[WHAT IS EXPECTED] Transcribe the data underneath exactly. No images belong in your version.

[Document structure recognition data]
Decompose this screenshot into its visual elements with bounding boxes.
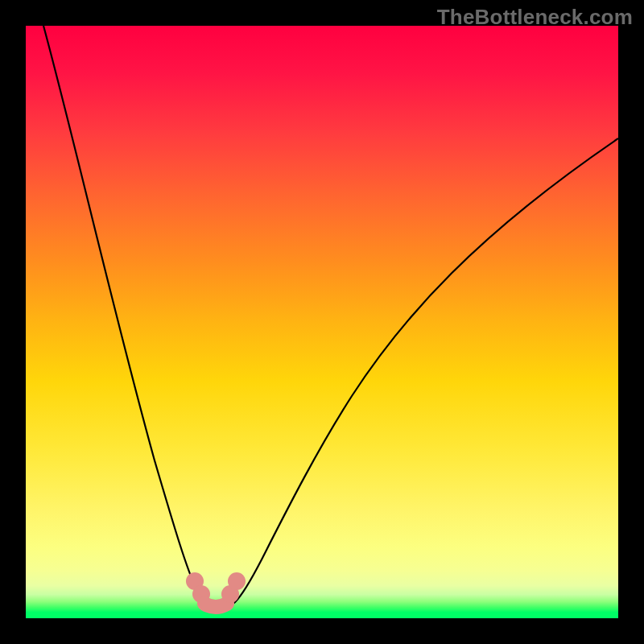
plot-area xyxy=(26,26,618,618)
marker-join xyxy=(204,604,227,607)
curve-layer xyxy=(26,26,618,618)
chart-container: TheBottleneck.com xyxy=(0,0,644,644)
marker-dot xyxy=(228,572,246,590)
bottleneck-curve xyxy=(43,26,618,607)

[ANSWER FOR THE TASK]
Decompose this screenshot into its visual elements with bounding boxes.
plot-area xyxy=(26,26,618,618)
marker-join xyxy=(204,604,227,607)
curve-layer xyxy=(26,26,618,618)
chart-container: TheBottleneck.com xyxy=(0,0,644,644)
marker-dot xyxy=(228,572,246,590)
bottleneck-curve xyxy=(43,26,618,607)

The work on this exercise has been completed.